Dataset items
--------------------------------
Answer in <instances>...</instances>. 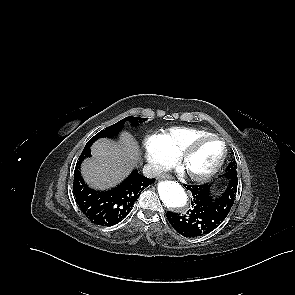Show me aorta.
Returning a JSON list of instances; mask_svg holds the SVG:
<instances>
[{"label":"aorta","instance_id":"762f6f07","mask_svg":"<svg viewBox=\"0 0 295 295\" xmlns=\"http://www.w3.org/2000/svg\"><path fill=\"white\" fill-rule=\"evenodd\" d=\"M157 189L160 199L168 208H182L188 202L185 190L175 181H160Z\"/></svg>","mask_w":295,"mask_h":295}]
</instances>
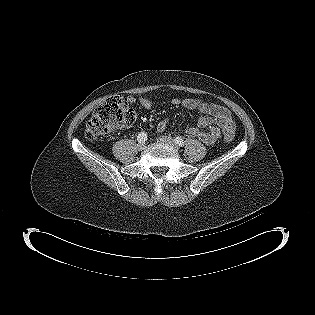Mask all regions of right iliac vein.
Segmentation results:
<instances>
[{"mask_svg": "<svg viewBox=\"0 0 315 315\" xmlns=\"http://www.w3.org/2000/svg\"><path fill=\"white\" fill-rule=\"evenodd\" d=\"M137 147H138V150L142 151L145 149L146 144L144 142H141V143H138Z\"/></svg>", "mask_w": 315, "mask_h": 315, "instance_id": "63e3f726", "label": "right iliac vein"}]
</instances>
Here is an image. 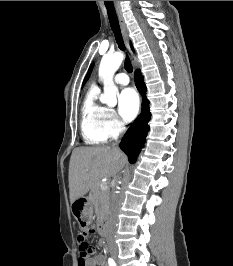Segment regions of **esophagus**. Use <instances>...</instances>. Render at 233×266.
Masks as SVG:
<instances>
[{"mask_svg": "<svg viewBox=\"0 0 233 266\" xmlns=\"http://www.w3.org/2000/svg\"><path fill=\"white\" fill-rule=\"evenodd\" d=\"M115 9H116V13H117V16H118V20H119V23H120V27H121V31H122V35H123L125 44H126L128 50H129V53H130L131 57L134 58L133 51L131 50V47H130V38H129V35H128L127 26H126V23L124 21V18H123V15H122V11H121V8H120V5H119L118 1H115Z\"/></svg>", "mask_w": 233, "mask_h": 266, "instance_id": "1", "label": "esophagus"}]
</instances>
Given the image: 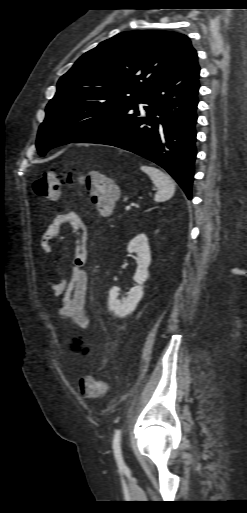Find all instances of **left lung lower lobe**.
I'll use <instances>...</instances> for the list:
<instances>
[{
  "label": "left lung lower lobe",
  "instance_id": "obj_1",
  "mask_svg": "<svg viewBox=\"0 0 247 513\" xmlns=\"http://www.w3.org/2000/svg\"><path fill=\"white\" fill-rule=\"evenodd\" d=\"M197 56L96 131L73 142L116 146L163 167L191 199L196 157ZM139 103L148 104L145 111Z\"/></svg>",
  "mask_w": 247,
  "mask_h": 513
}]
</instances>
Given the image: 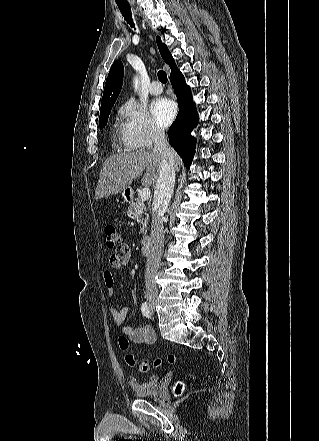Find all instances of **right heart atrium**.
Segmentation results:
<instances>
[{
  "label": "right heart atrium",
  "mask_w": 319,
  "mask_h": 441,
  "mask_svg": "<svg viewBox=\"0 0 319 441\" xmlns=\"http://www.w3.org/2000/svg\"><path fill=\"white\" fill-rule=\"evenodd\" d=\"M119 113L123 119L122 139L127 149L143 151L163 140V129L155 123L144 107L128 101L121 106Z\"/></svg>",
  "instance_id": "right-heart-atrium-1"
}]
</instances>
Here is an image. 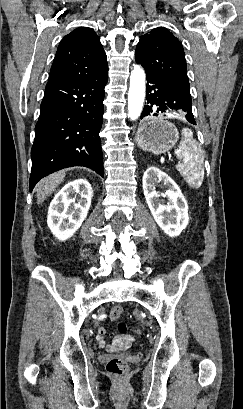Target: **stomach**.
<instances>
[{"instance_id": "obj_1", "label": "stomach", "mask_w": 243, "mask_h": 409, "mask_svg": "<svg viewBox=\"0 0 243 409\" xmlns=\"http://www.w3.org/2000/svg\"><path fill=\"white\" fill-rule=\"evenodd\" d=\"M179 139V133L174 124L166 119L150 118L146 120L137 132L138 146L153 154L168 152Z\"/></svg>"}]
</instances>
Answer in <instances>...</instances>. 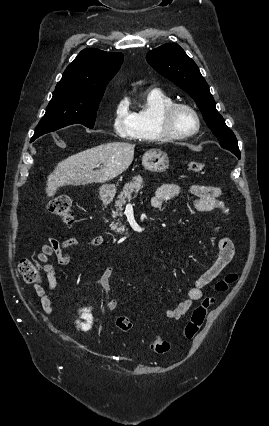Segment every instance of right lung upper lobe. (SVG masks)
<instances>
[{
  "label": "right lung upper lobe",
  "instance_id": "obj_1",
  "mask_svg": "<svg viewBox=\"0 0 269 426\" xmlns=\"http://www.w3.org/2000/svg\"><path fill=\"white\" fill-rule=\"evenodd\" d=\"M123 54L99 49L82 50L66 68L53 94L69 98L103 96L106 85L118 72Z\"/></svg>",
  "mask_w": 269,
  "mask_h": 426
}]
</instances>
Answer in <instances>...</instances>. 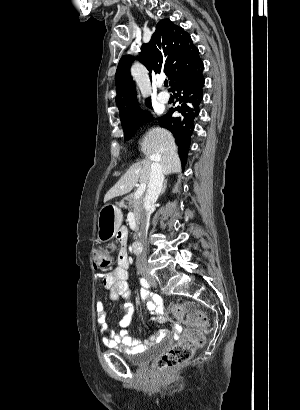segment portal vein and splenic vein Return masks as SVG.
<instances>
[{
	"label": "portal vein and splenic vein",
	"mask_w": 300,
	"mask_h": 410,
	"mask_svg": "<svg viewBox=\"0 0 300 410\" xmlns=\"http://www.w3.org/2000/svg\"><path fill=\"white\" fill-rule=\"evenodd\" d=\"M145 190H146V184H140V186L138 187V189L136 190V192L134 194V198L135 199L140 198L143 195V193L145 192Z\"/></svg>",
	"instance_id": "obj_1"
}]
</instances>
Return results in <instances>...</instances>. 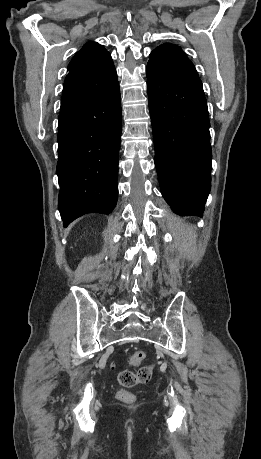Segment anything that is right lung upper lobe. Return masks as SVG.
<instances>
[{
	"mask_svg": "<svg viewBox=\"0 0 261 459\" xmlns=\"http://www.w3.org/2000/svg\"><path fill=\"white\" fill-rule=\"evenodd\" d=\"M68 71L59 117L96 101L118 84L110 53L95 42L86 43L75 54Z\"/></svg>",
	"mask_w": 261,
	"mask_h": 459,
	"instance_id": "obj_1",
	"label": "right lung upper lobe"
}]
</instances>
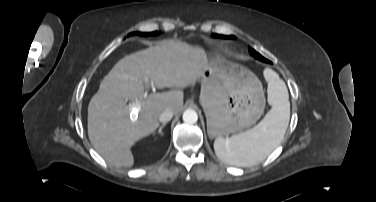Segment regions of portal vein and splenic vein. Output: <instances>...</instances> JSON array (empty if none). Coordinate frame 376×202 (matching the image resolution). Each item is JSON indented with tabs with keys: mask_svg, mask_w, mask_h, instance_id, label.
<instances>
[{
	"mask_svg": "<svg viewBox=\"0 0 376 202\" xmlns=\"http://www.w3.org/2000/svg\"><path fill=\"white\" fill-rule=\"evenodd\" d=\"M146 83L148 84L149 81L146 80ZM143 96L147 97V91H145V93L143 94ZM130 110H131L132 113H137V106H136L135 103H133V104L130 105Z\"/></svg>",
	"mask_w": 376,
	"mask_h": 202,
	"instance_id": "18ae733b",
	"label": "portal vein and splenic vein"
}]
</instances>
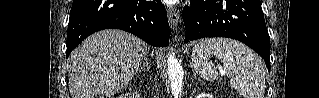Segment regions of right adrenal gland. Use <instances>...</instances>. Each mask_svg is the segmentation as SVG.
<instances>
[{
  "label": "right adrenal gland",
  "instance_id": "obj_1",
  "mask_svg": "<svg viewBox=\"0 0 319 98\" xmlns=\"http://www.w3.org/2000/svg\"><path fill=\"white\" fill-rule=\"evenodd\" d=\"M147 68L149 69V61H148V58H147V55L145 54L144 56V62H143V65L140 67V70H142L143 68Z\"/></svg>",
  "mask_w": 319,
  "mask_h": 98
}]
</instances>
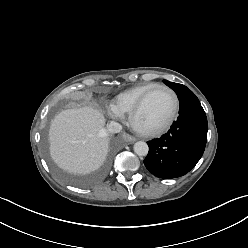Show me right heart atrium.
I'll return each instance as SVG.
<instances>
[{
	"mask_svg": "<svg viewBox=\"0 0 248 248\" xmlns=\"http://www.w3.org/2000/svg\"><path fill=\"white\" fill-rule=\"evenodd\" d=\"M112 113L114 114V116H119L118 114H116L113 110H112Z\"/></svg>",
	"mask_w": 248,
	"mask_h": 248,
	"instance_id": "d8ad5b80",
	"label": "right heart atrium"
}]
</instances>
--------------------------------
Task prompt -
Nothing but the lines from the one holding "Segment regions of right" through the final line of the entries should be retyped, exactly as they stand and without pictures.

Reply to the task -
Segment regions of right adrenal gland. Use <instances>...</instances>. Each mask_svg is the segmentation as SVG.
<instances>
[{
  "label": "right adrenal gland",
  "instance_id": "obj_1",
  "mask_svg": "<svg viewBox=\"0 0 319 98\" xmlns=\"http://www.w3.org/2000/svg\"><path fill=\"white\" fill-rule=\"evenodd\" d=\"M147 68L149 69V61H148V58H147V55L145 54L144 56V62H143V65L140 67V70H142L143 68Z\"/></svg>",
  "mask_w": 319,
  "mask_h": 98
}]
</instances>
Show me right heart atrium.
I'll return each instance as SVG.
<instances>
[{
	"mask_svg": "<svg viewBox=\"0 0 248 248\" xmlns=\"http://www.w3.org/2000/svg\"><path fill=\"white\" fill-rule=\"evenodd\" d=\"M112 113L114 114V116H119L118 114H116L113 110H112Z\"/></svg>",
	"mask_w": 248,
	"mask_h": 248,
	"instance_id": "d8ad5b80",
	"label": "right heart atrium"
}]
</instances>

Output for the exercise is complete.